All who pursue her have overtaken her in the midst of her distress.
LAMENTATIONS 1:3
There was solace in keeping busy.
In her new role as victim, widow, and grieving mother, Hannah learned to keep her grief at bay by burying herself in busyness. And there was a mountain of details to h
andle.
First she made dozens of phone calls in which she told key people about the accident and asked them to contact others. She notified the girls’ schools, Tom’s partner, and the insurance company. And she organized the funeral.

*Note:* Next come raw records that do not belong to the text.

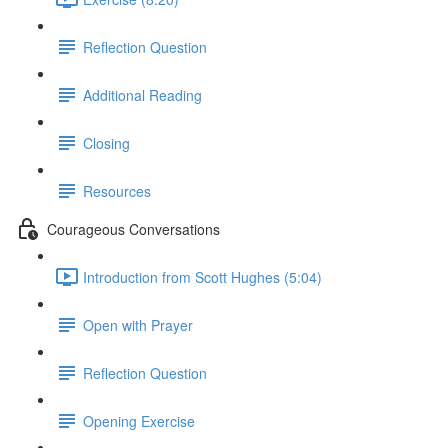
Reflection Question
Additional Reading
Closing
Resources
Courageous Conversations
Introduction from Scott Hughes (5:04)
Open with Prayer
Reflection Question
Opening Exercise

There was precious little time to weep, to even think about her loss. And that was fine with Hannah. As long as she was busy, she could avoid thinking about a lifetime without Tom and Alicia.
Now Hannah sat in an oversized vinyl chair next to Jenny’s hospital bed and glanced at the clock. Eleven in the morning. Nearly twenty-four hours after the collision. In that time Jenny had only awakened once or twice for a few minutes. They’d moved her to the critical care unit, and at the moment she was sleeping again.
Dr. Cleary had been right—Jenny was no longer in danger. Her blood tests and CAT scan were almost normal, but she was sleepy, coming out of the semiconscious haze caused by the injury. The doctor expected her to wake up soon, and then Hannah would need to tell her the truth.
She studied her notes and tugged absently at a lock of hair. She had notified Tom’s parents, his sister in Ohio … her parents in Washington state. She had no siblings, so there were few people to contact. She had called her pastor, Joel Conner, and he had started a prayer chain at New Hope Christian Church in Agoura Hills, where they had been members for as long as she could remember. Several of the women from her Bible study had come by last night to pray with her and offer assistance. Two had brought meals for Hannah to take home.
Hannah refused them all. She’d considered those women friends once, but that was before the collision … back when she had something in common with them. Now she was in a category all by herself, someone to be pitied. The idea of them sitting around talking about her tragedy in quiet voices made her skin crawl. She neither wanted—nor needed—their charity.
But they wouldn’t go away. So rather than appear ungrateful, Hannah allowed one of the women to make plans for a brief reception after the funeral, which was scheduled for Wednesday.